Another turbo-lurker here (I saw this term used by someone
earlier, and liked it). I'm keeping up with the extropian
list digests when I can find time, and generally enjoying
the discussions.

An idea hit me from out of the blue today while I was pondering
in general about the internet. This idea might be very good if
it holds up well to scrutiny. It's so simple (and probably
naive) that I can't believe that no one else has thought of it,
or shot it down before. I'll sketch it very roughly:


Instead of charging real money in cyberspace, charge
"virtual money" that does not necessarily relate
directly to real money. HTTP servers and other TCP/IP
services could charge by "page", by hit, by entry into
an "area", or whatever from the user's (or agent's)
virtual account.

Let the virtual money establish a value for itself. For
example, one could purchase (using local currency) X
number of credits/tokens (X would depend on the current
state of the market) with your $19.95 ISP monthly fee
($10 of the $19.95 would probably be your connection
fee). If you run out of credits, you can purchase more
from your ISP (or someone else), earn them yourself by
providing info services, etc; if you have extra credits,
you can save them or convert them into real currency.
All charges on the internet would be deductions of
virtual money, not "real money". This could very nicely
solve the international payment problem. This payment
model could apply to digital television programs (pay-
per-view), etc. since such digital data will arguably
be transfered over the net in the future.

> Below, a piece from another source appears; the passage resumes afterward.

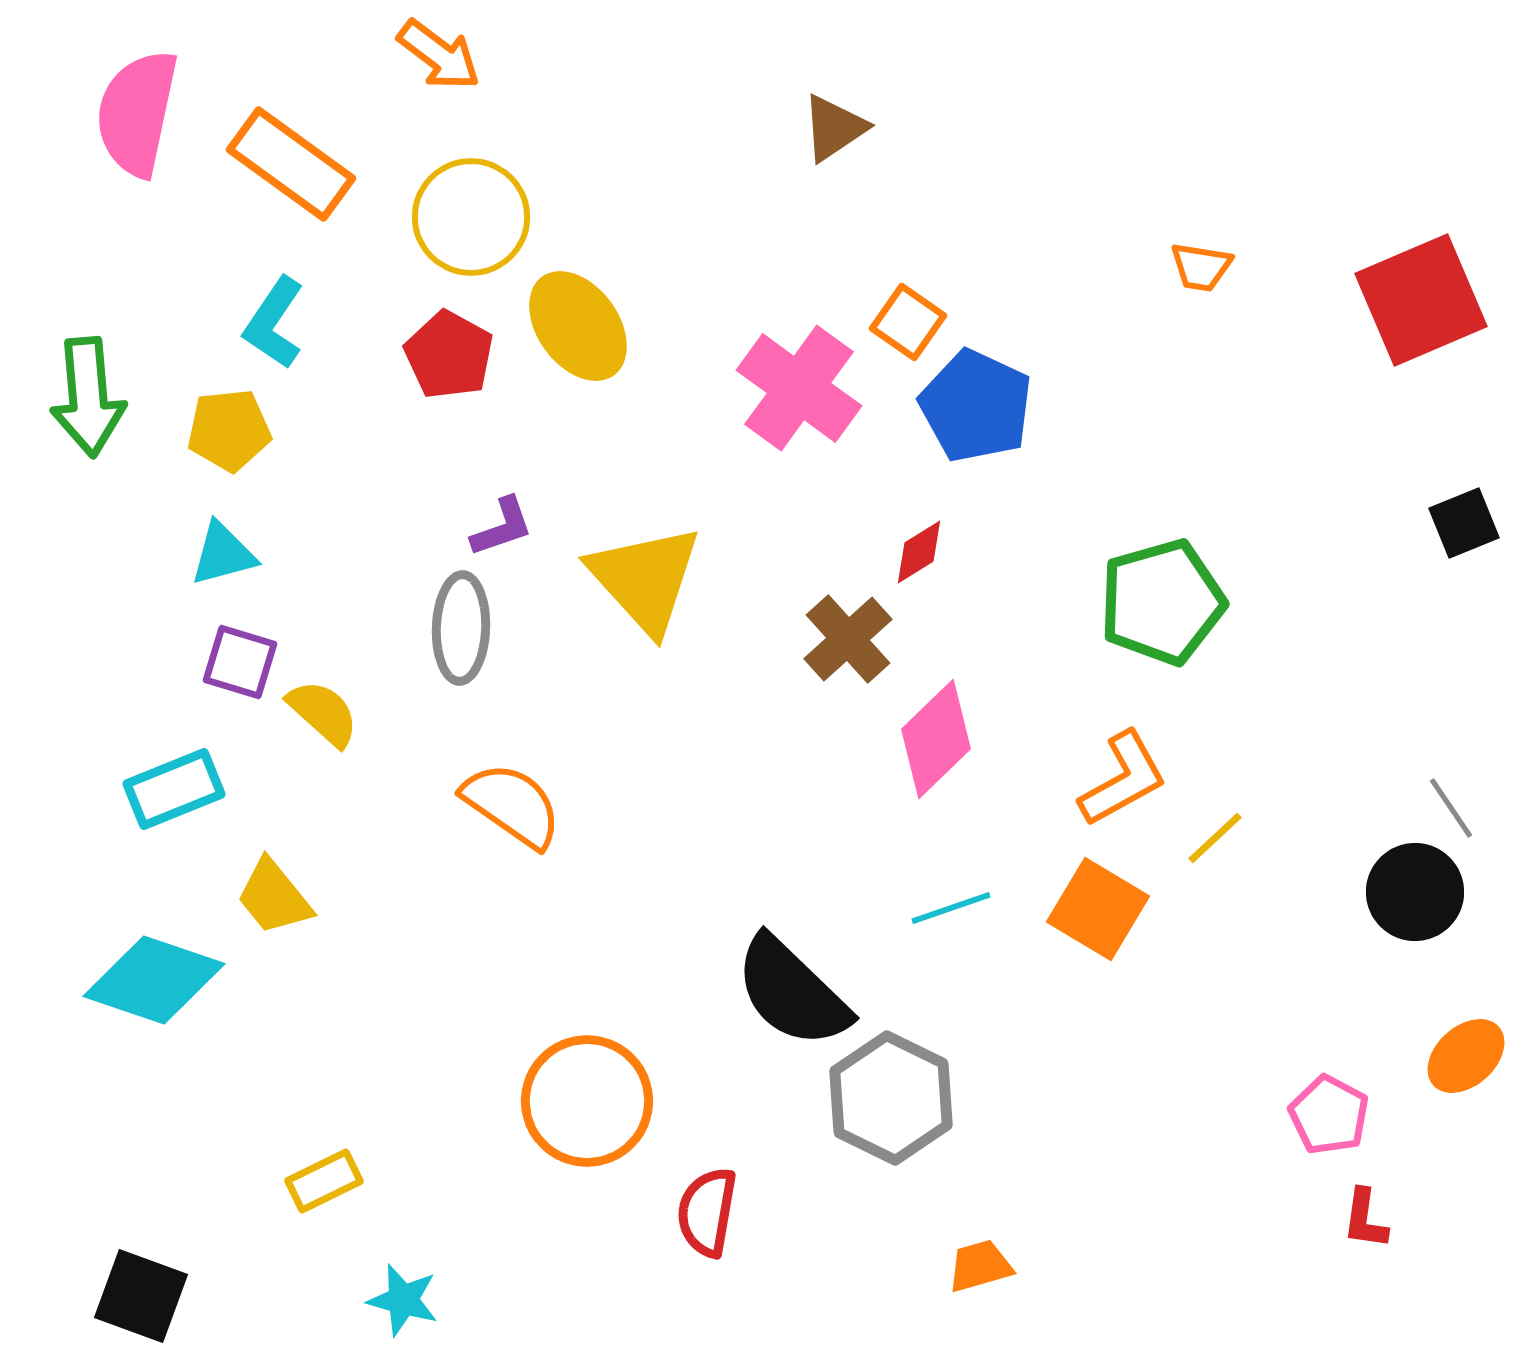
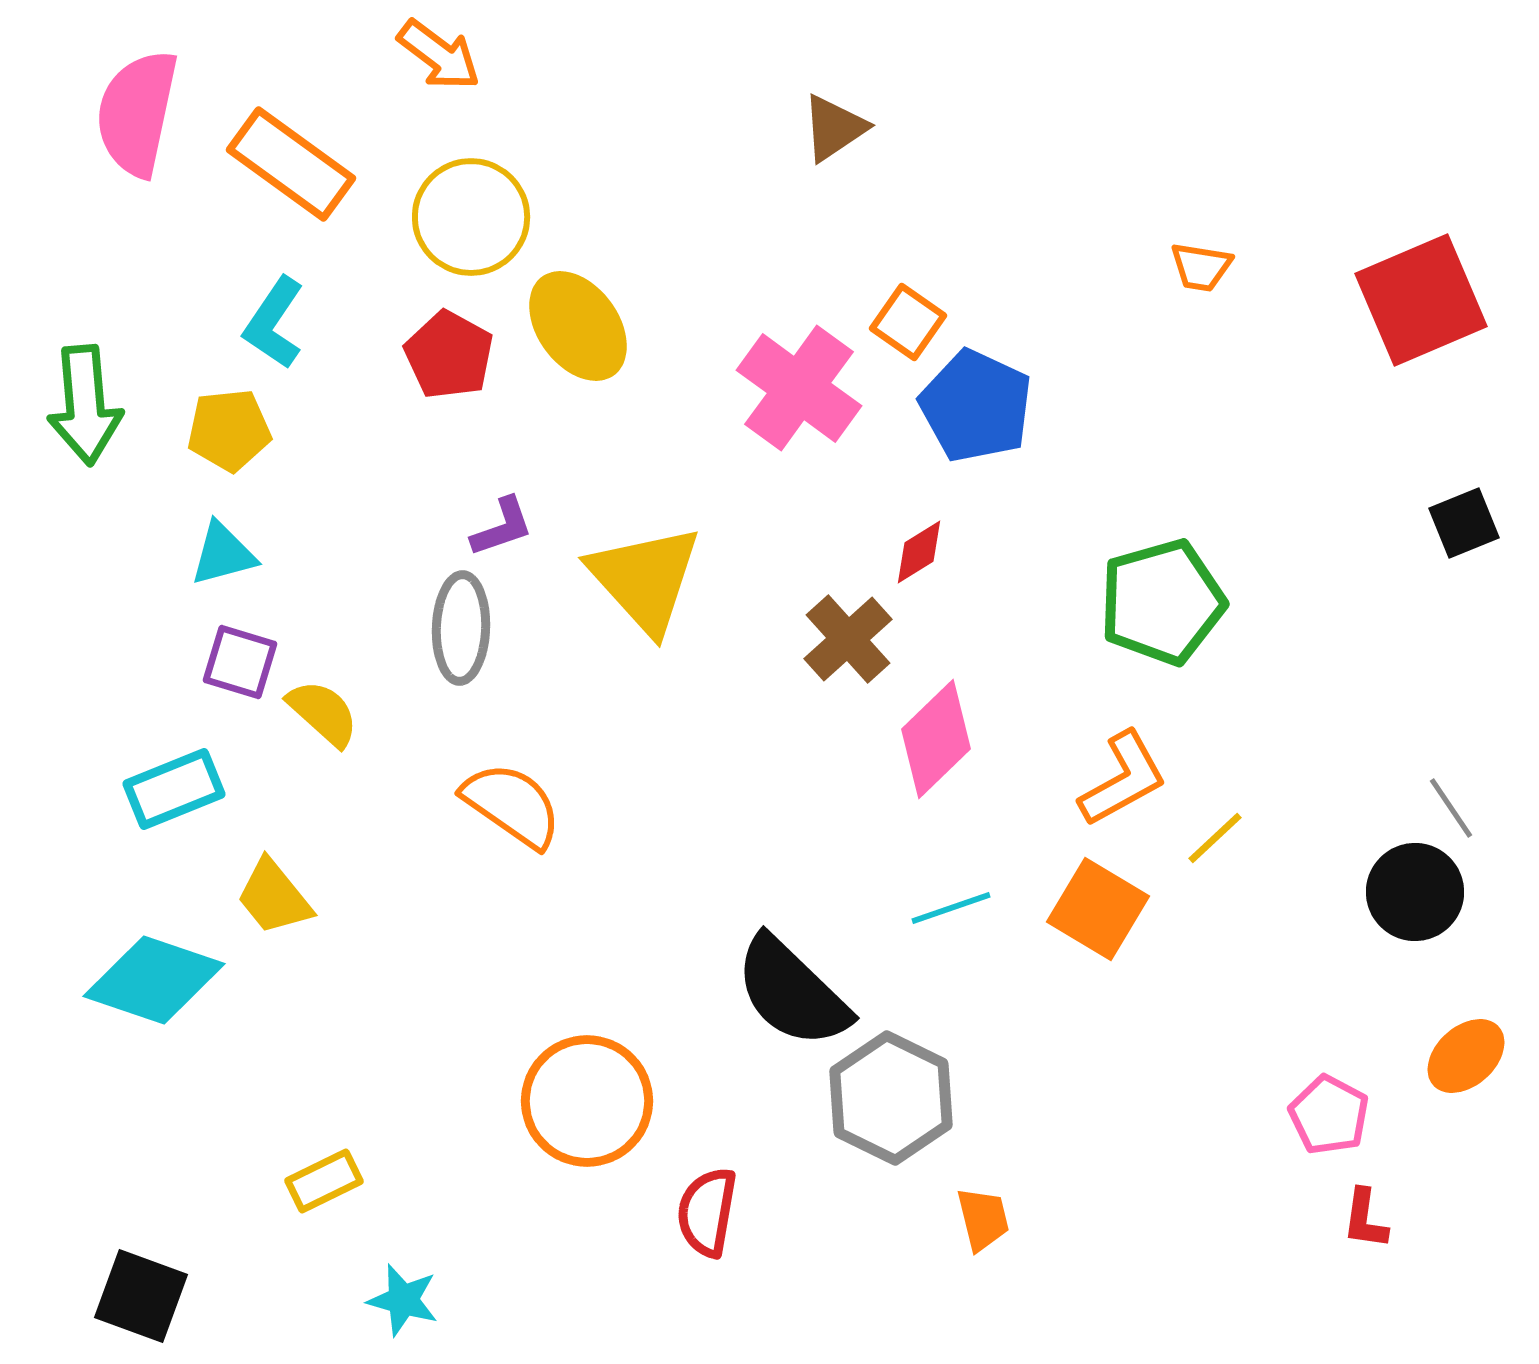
green arrow at (88, 397): moved 3 px left, 8 px down
orange trapezoid at (980, 1266): moved 3 px right, 47 px up; rotated 92 degrees clockwise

This scheme would leave our existing financial system
completely intact. Each country could convert between
their local currency and cyber-credits based on their
current market value. Hell, governments could even tax
such conversions if they wanted to (cyber-transactions
would not be taxed, however, since they would occur in
a global space). The cyber money would be its own neutral
currency, its value based on the market for information
within itself. Any credits that one earned would best be
spent on other internet services, of course (no tax),
and the best way to obtain credits would be to earn them
rather than purchase them in real world currency.
(Businesses would, however, need to "cash in" their cyber
money for real dollars/pesos/etc periodically.) In this
sense, it would be natural to think of cyberspace as a
country with its own currency (and zero transaction
cost--well, at least no taxes on transactions), with
conversion rates to and from the "real world" currencies.

Many types of information should remain free on the internet,
of course--ADVERTISING (those guys should probably pay us),
for instance. Also, public info, private homepages, general
information, some educational info, etc.

It seems to me that it would be far easier to build an
tracking and verification system into current internet
software that worked with imaginary units of currency
(at first), get it bootstrapped and working, and finally
"turn it on" when everything checked out to the internet
communities approval THAN to place our real world bank
accounts and credit lines "on tap" on the internet. Getting
the later scheme to work internationally will take years,
and is being undertaken by governments and a few powerful
corporations, each seeking to be key middlemen. The
virtual money scheme could be a general software-driven
one operating on open protocols developed by an (adhoc)
international internet commitee, and would not require
the permission of any governments to be deployed. It would
require the support and cooperation of the majority of
internet software developers and commercial businesses,

Is there anything to this idea? Has it been proposed and
shot down already? I realize that it is very sketchy at
this point, but I have details dancing about in my head
should it prove worthy of further development.